Direkte Eisdetektion macht Kältetechnik smarter
Materialtechnisch ist Eis an Verdampfern ein Werkstoff, der sehr nah an seiner Schmelztemperatur operiert. Seine mikrophysikalischen Eigenschaften sind sehr komplex und gleich mehrere Messprinzipien mussten geschickt kombiniert werden, um eine direkte Eisdetektion zu ermöglichen. Coldsense Technologies aus Hamburg ist es gelungen, die Vermessung von elektromagnetischem Feld, Temperatur und Wärmeflüssen zu einem industriellen Eissensor zu vereinen. Er prüft das Vorhandensein von Eis, misst die Eisdicke und kann zwischen Wasser und Eis unterscheiden. Sowohl Abtaustart als auch Abtaudauer können damit viel besser optimiert
werden.
Eine einfache Detektion über Temperaturfühler, wie es bei der Bedarfsabtaung oft der Fall ist, führt zu Fehlinterpretationen. Solche Paketfühler können nicht unterscheiden, ob ein Temperaturanstieg aus offenen Türen, Eisbildung oder Störungen im Expansionsventil herrührt.
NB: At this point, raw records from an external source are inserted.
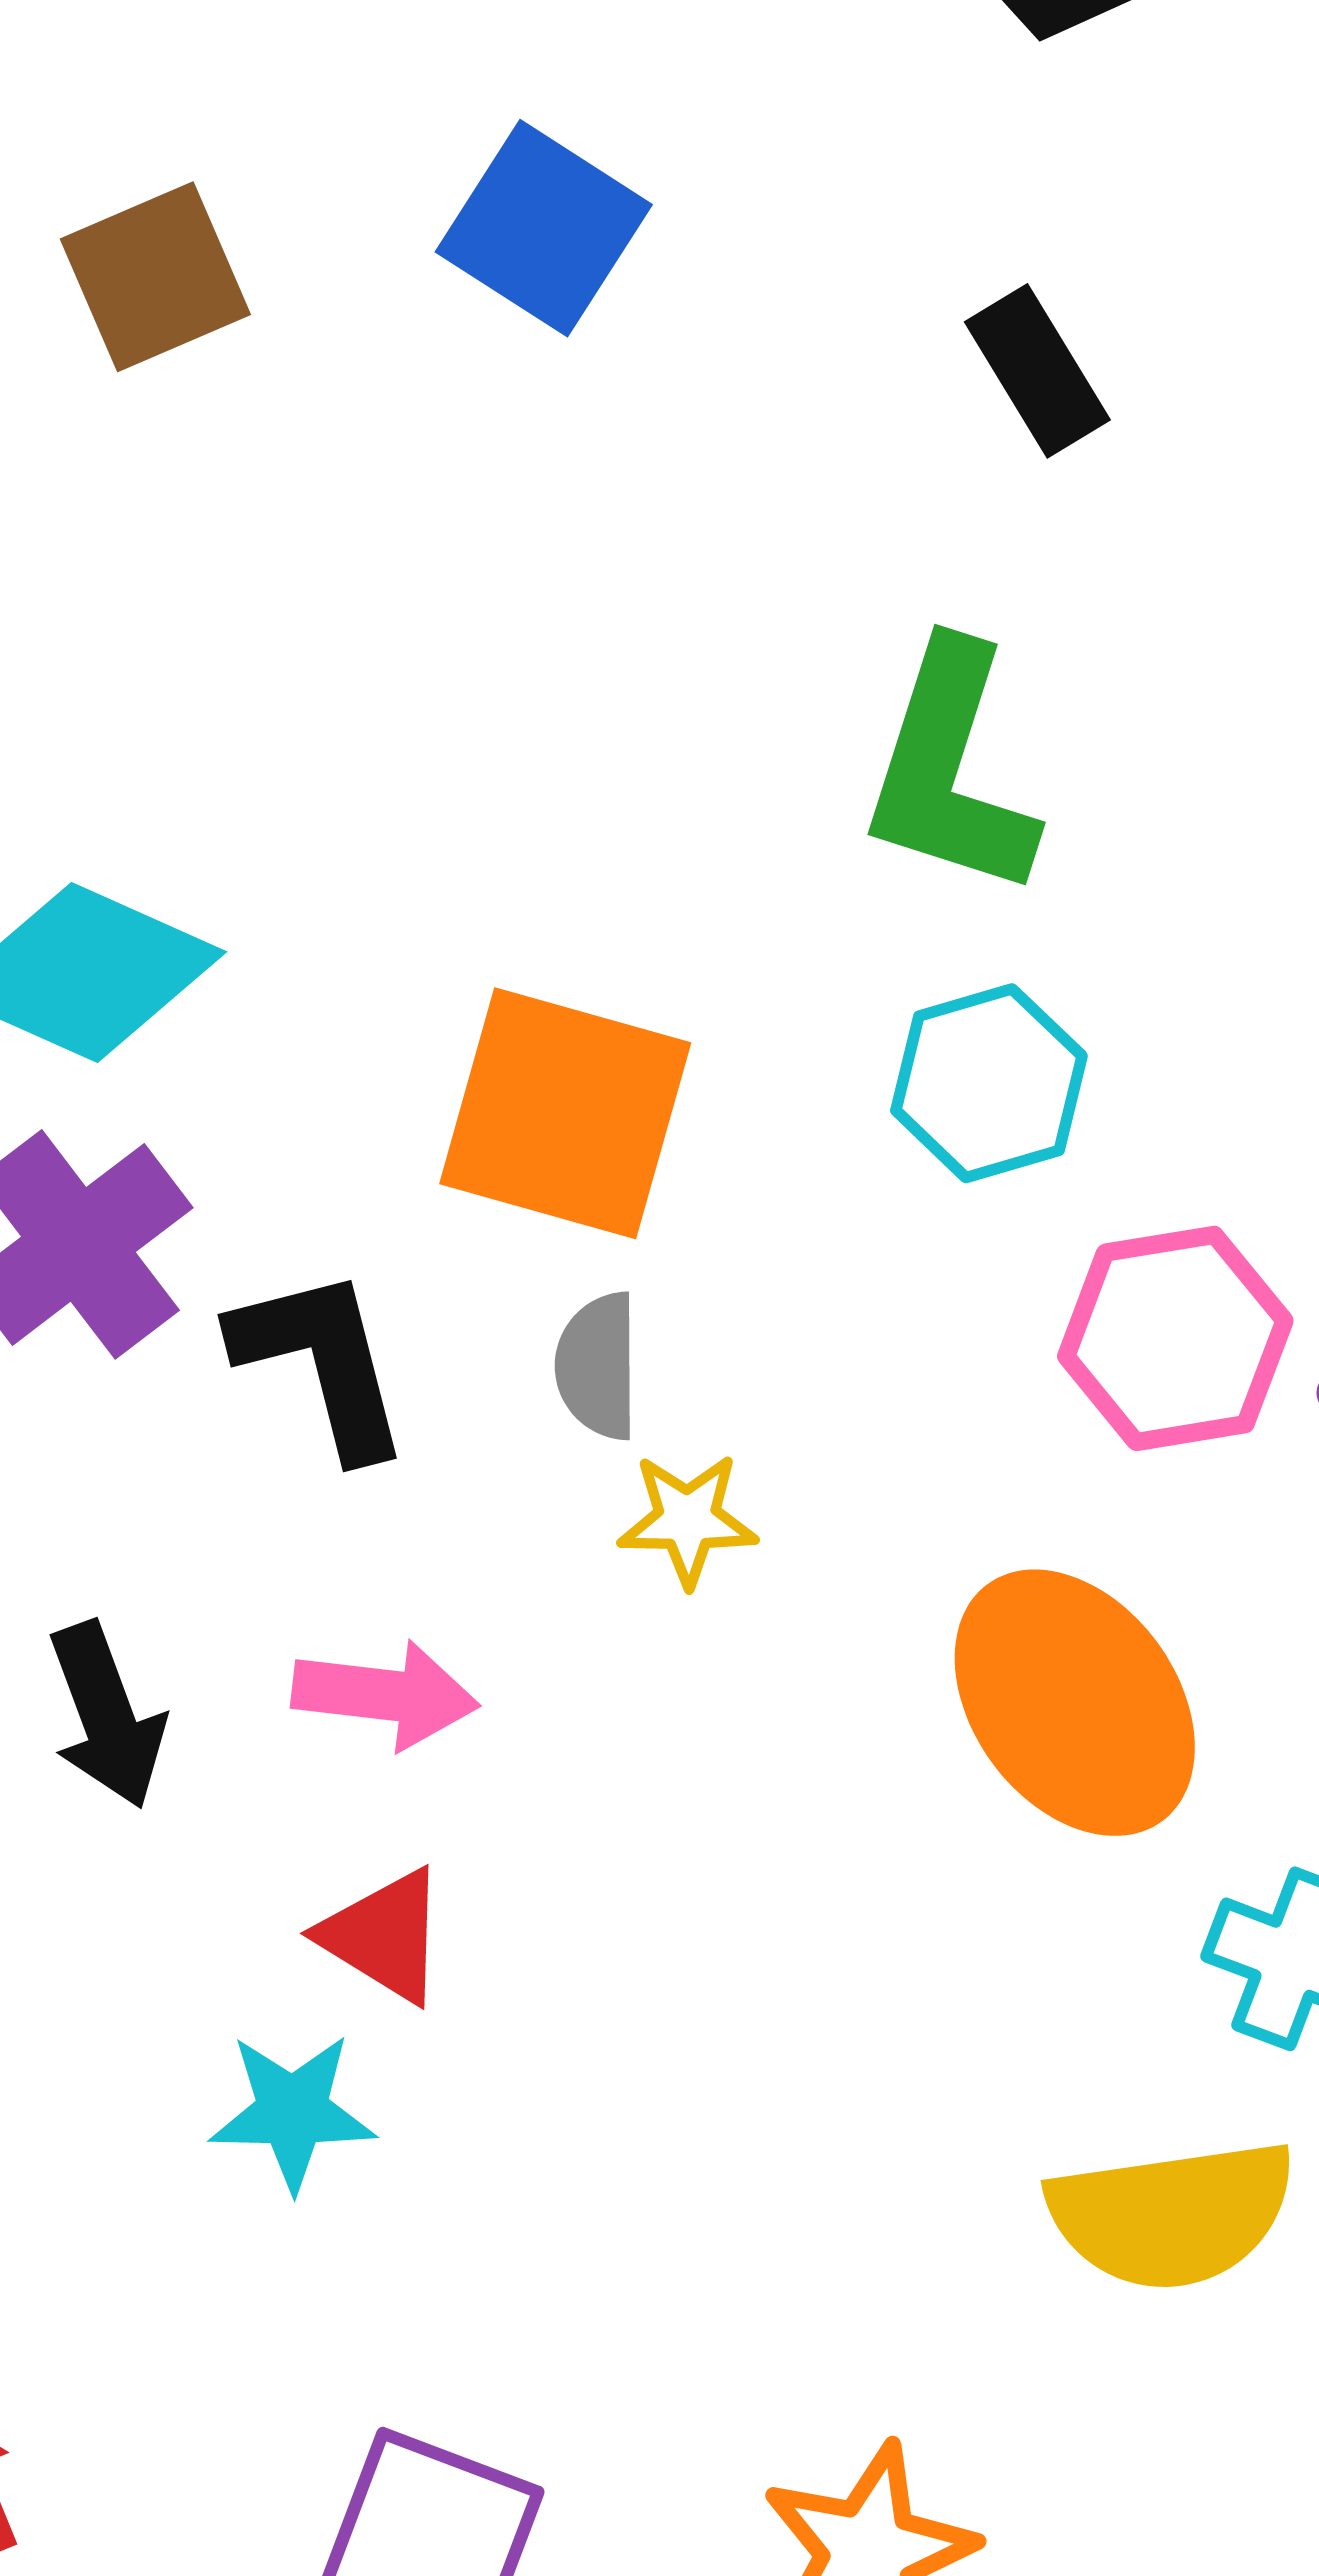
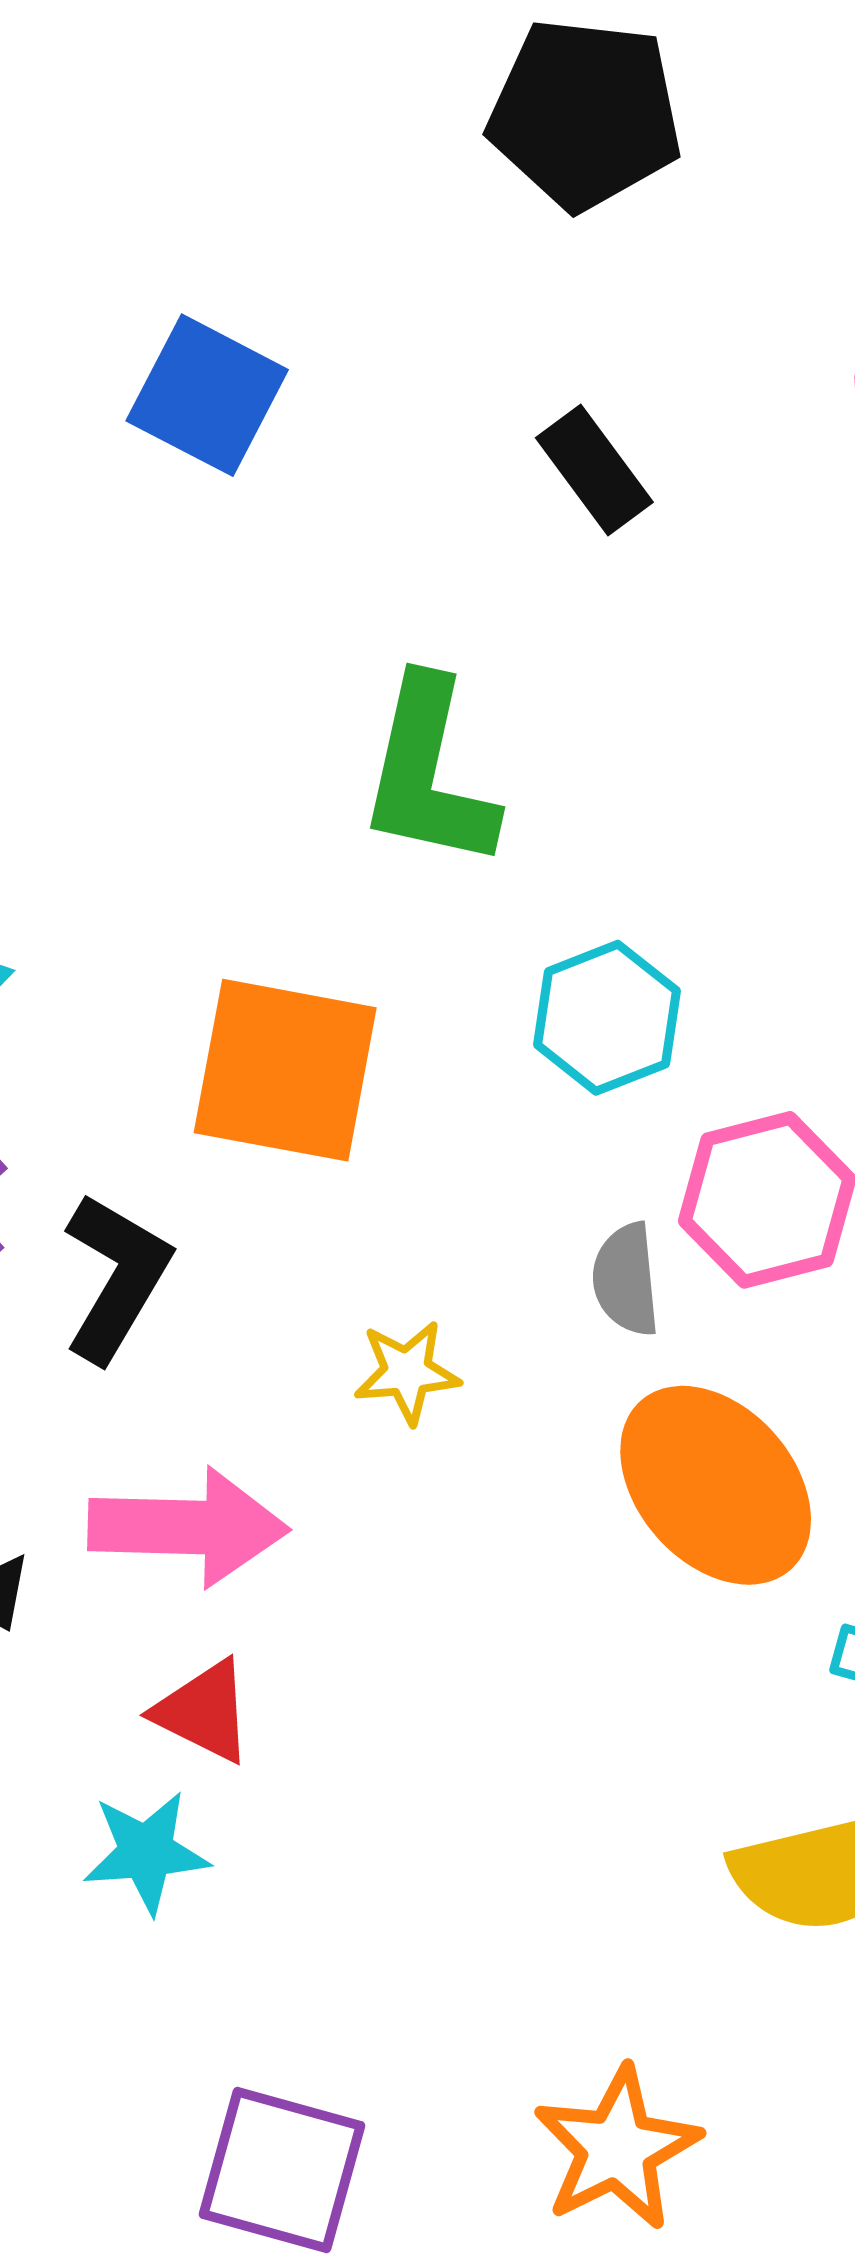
green L-shape: (950, 770) -> (429, 773), moved
black L-shape: (321, 1362) -> (116, 1277), turned 50
gray semicircle: (598, 1366) -> (626, 1279), moved
pink arrow: (385, 1695) -> (188, 1527), size x1.4

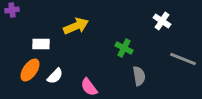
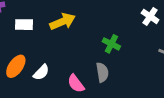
white rectangle: (41, 44) -> (24, 25), moved
gray semicircle: (139, 76) -> (102, 72), moved

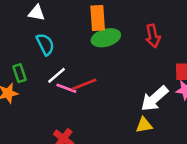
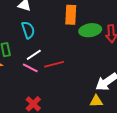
green ellipse: (106, 38) -> (90, 30), moved
pink line: (66, 88) -> (30, 68), moved

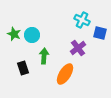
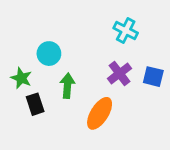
blue square: (100, 33) -> (153, 77), moved
green star: (14, 34) -> (21, 78), moved

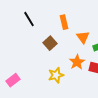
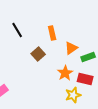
orange triangle: (83, 37) -> (71, 48), turned 32
yellow star: (56, 75) -> (73, 95), moved

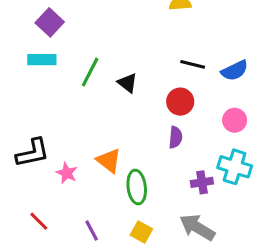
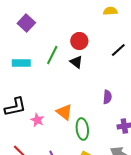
cyan rectangle: (42, 60) -> (21, 63), moved
black line: (193, 64) -> (118, 50), turned -56
red circle: (180, 102) -> (79, 41), moved

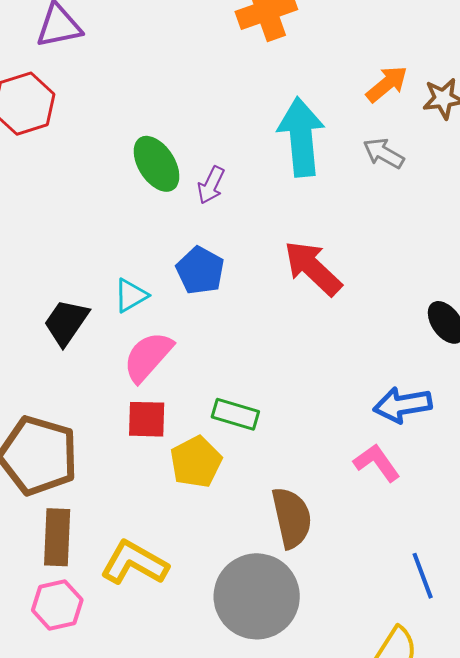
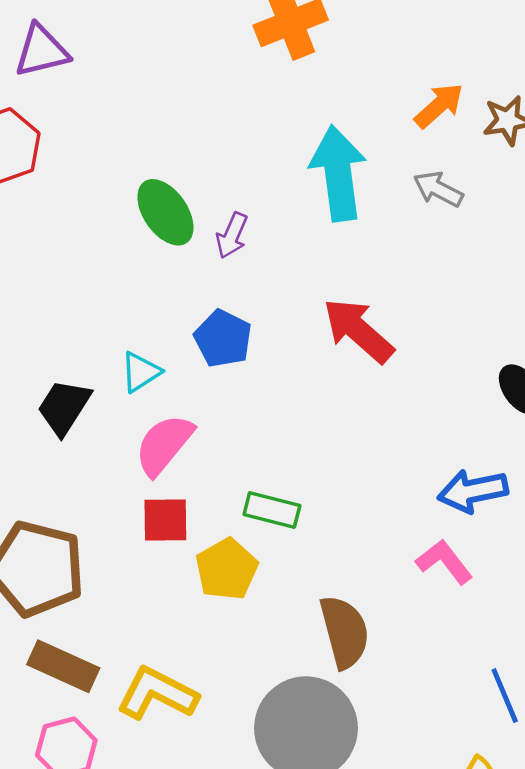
brown rectangle: (57, 537) -> (63, 666), turned -66

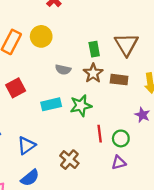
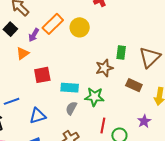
gray semicircle: (63, 70) -> (71, 108), moved, turned 88
brown star: (93, 73) -> (104, 68), moved
red square: (16, 88) -> (42, 75), moved

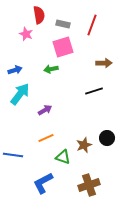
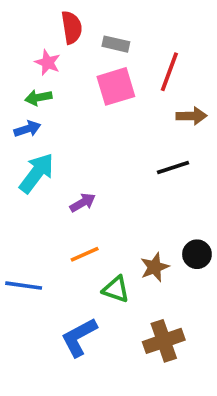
red line: (92, 25) -> (169, 72), moved
green arrow: (51, 69) -> (38, 98), moved

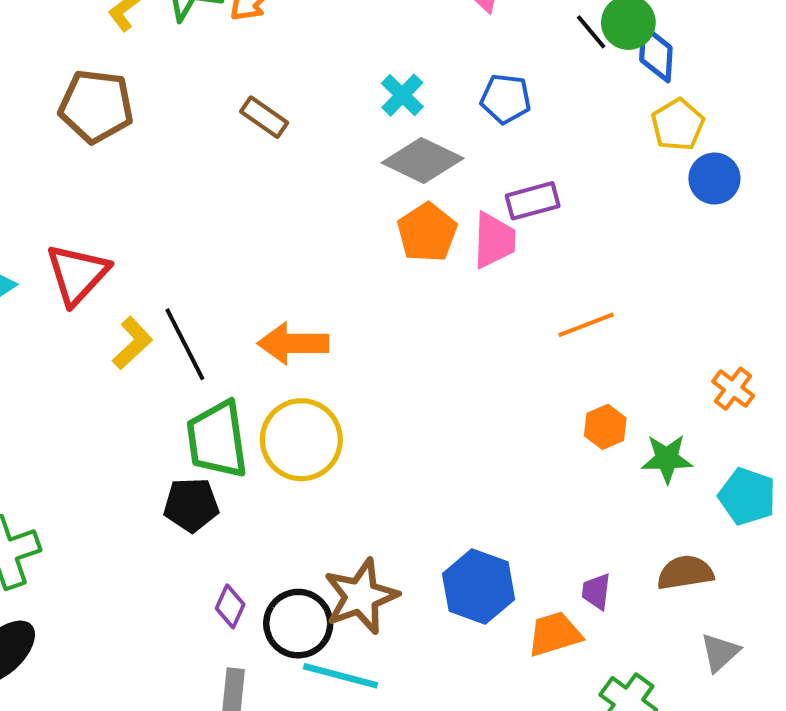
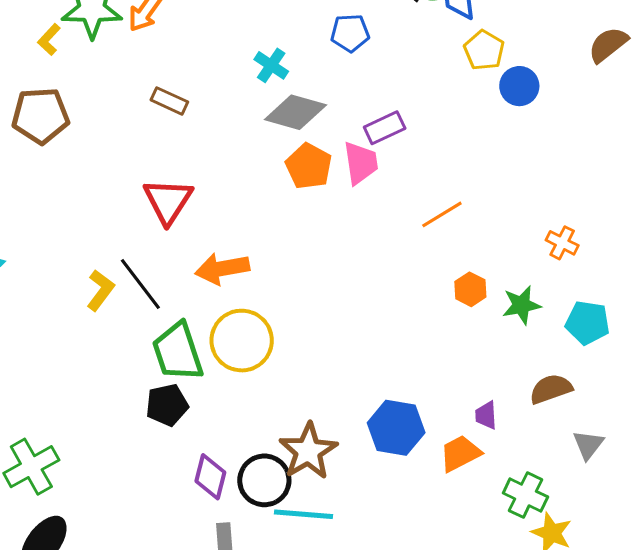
blue pentagon: (506, 99) -> (350, 33), moved
red triangle: (77, 274) -> (168, 201), moved
purple diamond: (230, 606) -> (210, 477), size x1.4

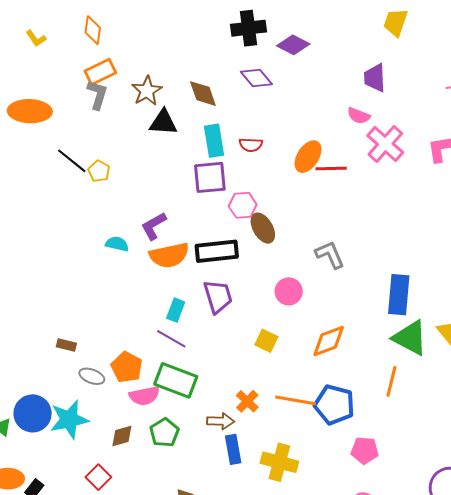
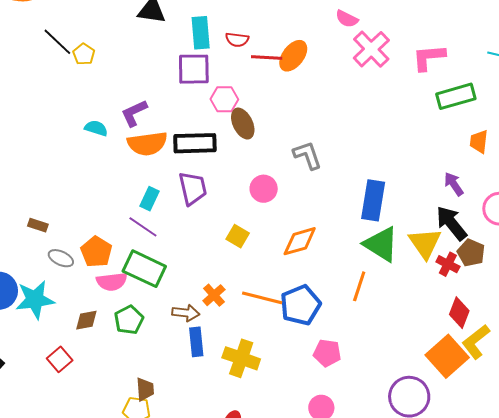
red line: (331, 169) -> (267, 58), moved
blue pentagon: (334, 405) -> (300, 305), turned 30

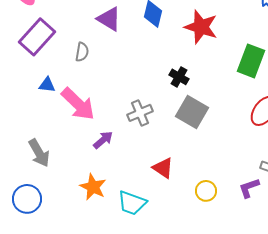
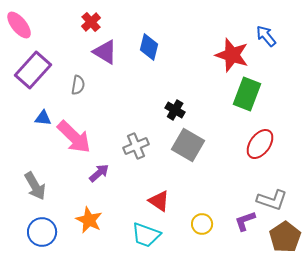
red star: (201, 27) -> (232, 55), moved
blue circle: (27, 199) -> (42, 232), moved
cyan trapezoid: (132, 203) -> (146, 235), moved

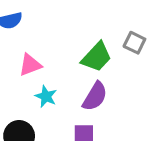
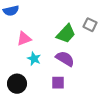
purple semicircle: (95, 96) -> (65, 59), turned -90

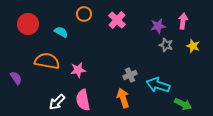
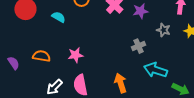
purple star: (158, 26) -> (140, 11), moved
orange semicircle: (47, 61) -> (41, 56), moved, size x0.7
gray cross: (130, 75) -> (138, 46), moved

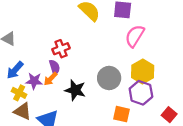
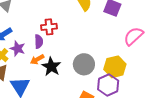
pink semicircle: (135, 36) -> (134, 36), moved
orange arrow: (50, 79) -> (37, 59), moved

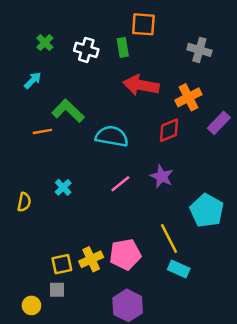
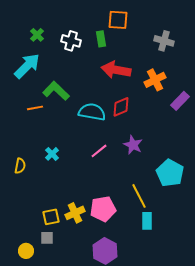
cyan arrow: (33, 80) -> (27, 66), size x1.8
red diamond: (169, 130) -> (121, 107), moved
cyan rectangle: (179, 269) -> (147, 221), turned 66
Das Nutzerverhalten muss berücksichtigt werden
Noch besser wird die Vorhersage der Eisbildung, wenn das Nutzerverhalten des Kühlraums oder Frosters berücksichtigt wird. Dazu gehören insbesondere Informationen zu Türöffnungen, Temperaturverteilung im Raum, sowie speziell bei Frostern der Produktdurchsatz.
Abbildung 1 veranschaulicht die Auswirkung des Nutzerverhaltens auf den Stromverbrauch einer Kälteanlage. Jeder Datenpunkt repräsentiert den Stromverbrauch pro Tag bei einer mittleren Außentemperatur aus Wetterdaten. Bei reiner Wetterabhängigkeit der Kälteanlage würde man nur einen Kurvenverlauf erkennen.
Tatsächlich identifizieren wir zwei Kurven: An den Werktagen mit logistischem Betrieb ist der Stromverbrauch bei gleicher Außentemperatur viel größer als an Wochenenden und Feiertagen ohne signifikante Lagerbewegung.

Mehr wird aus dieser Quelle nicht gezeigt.